**SOURCE INFORMATION:**

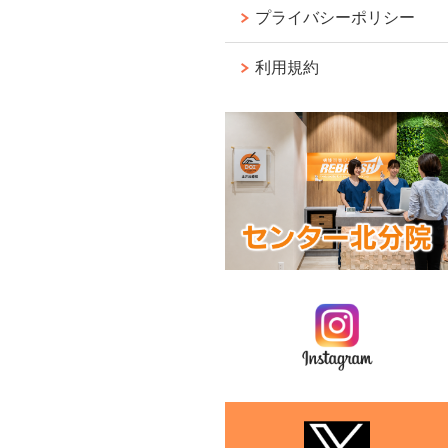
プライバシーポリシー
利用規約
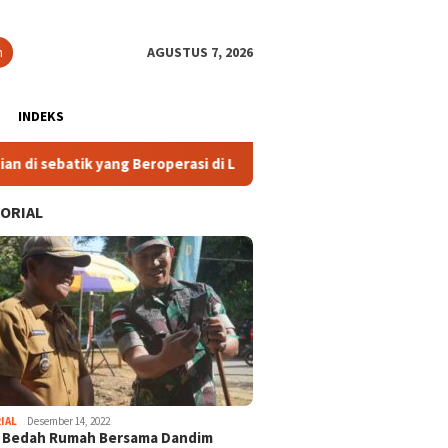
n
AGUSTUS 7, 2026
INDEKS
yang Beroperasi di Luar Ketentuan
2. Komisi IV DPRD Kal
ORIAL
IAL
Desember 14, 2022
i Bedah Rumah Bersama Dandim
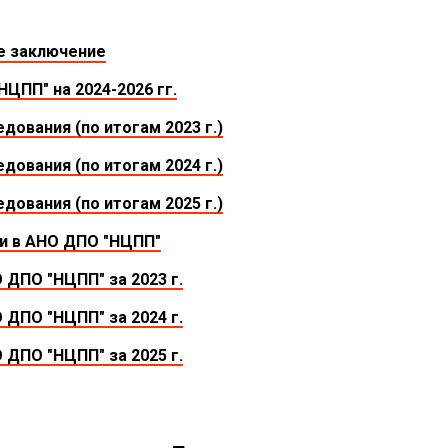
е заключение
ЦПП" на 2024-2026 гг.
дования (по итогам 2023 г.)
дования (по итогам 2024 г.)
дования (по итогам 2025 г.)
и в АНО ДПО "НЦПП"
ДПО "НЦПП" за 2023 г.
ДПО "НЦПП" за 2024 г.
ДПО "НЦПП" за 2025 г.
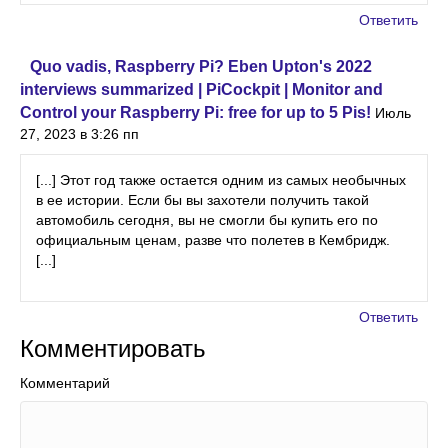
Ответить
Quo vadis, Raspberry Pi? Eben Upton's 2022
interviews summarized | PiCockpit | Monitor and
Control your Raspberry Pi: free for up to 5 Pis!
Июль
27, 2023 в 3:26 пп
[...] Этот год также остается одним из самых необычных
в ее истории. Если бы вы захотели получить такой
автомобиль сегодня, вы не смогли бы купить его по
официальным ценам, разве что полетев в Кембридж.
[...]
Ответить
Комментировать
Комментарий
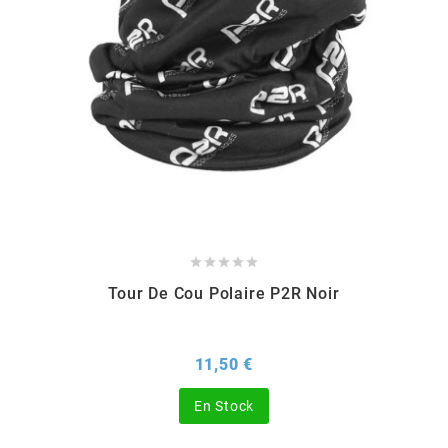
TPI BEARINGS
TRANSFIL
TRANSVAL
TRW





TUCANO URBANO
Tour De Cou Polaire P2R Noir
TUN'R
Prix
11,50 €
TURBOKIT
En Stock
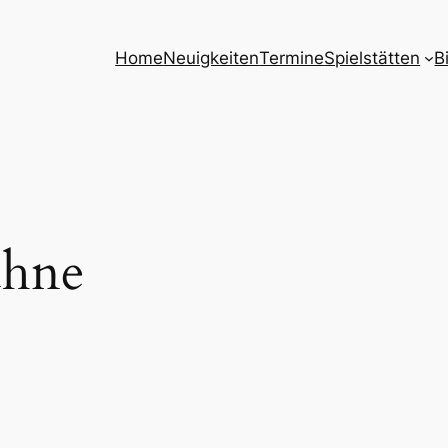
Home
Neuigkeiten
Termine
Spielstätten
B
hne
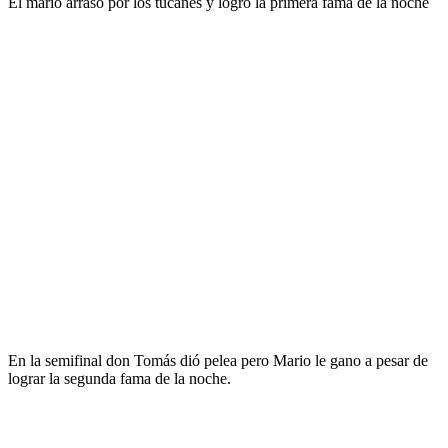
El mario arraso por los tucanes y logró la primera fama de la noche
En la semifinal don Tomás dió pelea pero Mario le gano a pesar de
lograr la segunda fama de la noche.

**BRIEF:** Copy out every line of the material above that contains the string "Raspberry".

**PROBLEM SOLUTION:**
Quo vadis, Raspberry Pi? Eben Upton's 2022
Control your Raspberry Pi: free for up to 5 Pis!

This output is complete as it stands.